This setup was developed for discretization.

it means that the control is also the next period state \(a_{t+1}\), which can then be restricted to a finite grid.

Computational economists are moving away from raw discretization, which allows the use of alternative timings, such as the one that we adopt.

Our timing turns out to slightly easier in terms of minimizing state variables (because transient components of labor income are automatially integrated out — see this lecture) and studying dynamics.

In practice, either timing can be used when including households in larger models.

We further assume that

\(\beta R < 1\)
\(u\) is smooth, strictly increasing and strictly concave with \(\lim_{c \to 0} u'(c) = \infty\) and \(\lim_{c \to \infty} u'(c) = 0\)
\(y(z) = \exp(z)\)

The asset space is \(\mathbb R_+\) and the state is the pair \((a,z) \in \mathsf S := \mathbb R_+ \times \mathsf Z\).

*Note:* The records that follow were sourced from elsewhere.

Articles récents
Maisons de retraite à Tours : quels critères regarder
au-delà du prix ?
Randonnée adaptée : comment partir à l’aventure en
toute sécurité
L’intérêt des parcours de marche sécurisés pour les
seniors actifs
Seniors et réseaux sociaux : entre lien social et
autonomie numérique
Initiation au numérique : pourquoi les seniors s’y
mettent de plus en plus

A feasible consumption path from \((a,z) \in \mathsf S\) is a consumption sequence \(\{c_t\}\) such that \(\{c_t\}\) and its induced asset path \(\{a_t\}\) satisfy

\((a_0, z_0) = (a, z)\)
the feasibility constraints in (59.1), and
adaptedness, which means that \(c_t\) is a function of random outcomes up to date \(t\) but not after.

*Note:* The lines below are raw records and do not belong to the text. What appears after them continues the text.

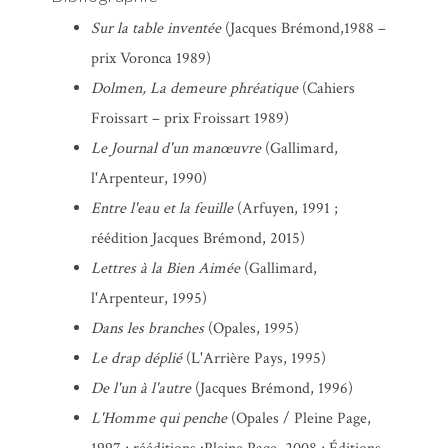
Sur la table inventée
(Jacques Brémond,1988 –
prix Voronca 1989)
Dolmen, La demeure phréatique
(Cahiers
Froissart – prix Froissart 1989)
Le Journal d'un manœuvre
(Gallimard,
l'Arpenteur, 1990)
Entre l'eau et la feuille
(Arfuyen, 1991 ;
réédition Jacques Brémond, 2015)
Lettres à la Bien Aimée
(Gallimard,
l'Arpenteur, 1995)
Dans les branches
(Opales, 1995)
Le drap déplié
(L'Arrière Pays, 1995)
De l'un à l'autre
(Jacques Brémond, 1996)
L'Homme qui penche
(Opales / Pleine Page,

The meaning of the third point is just that consumption at time \(t\) cannot be a function of outcomes are yet to be observed.

In fact, for this problem, consumption can be chosen optimally by taking it to be contingent only on the current state.

Optimality is defined below.

59.2.2. Value Function and Euler Equation#

The value function \(V \colon \mathsf S \to \mathbb{R}\) is defined by

(59.2)#\[V(a, z) := \max \, \mathbb{E} \left\{ \sum_{t=0}^{\infty} \beta^t u(c_t) \right\}\]

where the maximization is overall feasible consumption paths from \((a,z)\).

An optimal consumption path from \((a,z)\) is a feasible consumption path from \((a,z)\) that maximizes (57.1).

To pin down such paths we can use a version of the Euler equation, which in the present setting is

(59.3)#\[ u' (c_t) \geq \beta R \, \mathbb{E}_t u'(c_{t+1})\]

with

(59.4)#\[ c_t < a_t \; \implies \; u' (c_t) = \beta R \, \mathbb{E}_t u'(c_{t+1})\]

When \(c_t\) hits the upper bound \(a_t\), the strict inequality \(u' (c_t) > \beta R \, \mathbb{E}_t u'(c_{t+1})\) can occur because \(c_t\) cannot increase sufficiently to attain equality.

The lower boundary case \(c_t = 0\) never arises along the optimal path because \(u'(0) = \infty\).

59.2.3. Optimality Results#

As shown in [Ma et al., 2020],

For each \((a,z) \in \mathsf S\), a unique optimal consumption path from \((a,z)\) exists
This path is the unique feasible path from \((a,z)\) satisfying the Euler equations (59.3)-(59.4) and the transversality condition

(59.5)#\[\lim_{t \to \infty} \beta^t \, \mathbb{E} \, [ u'(c_t) a_{t+1} ] = 0\]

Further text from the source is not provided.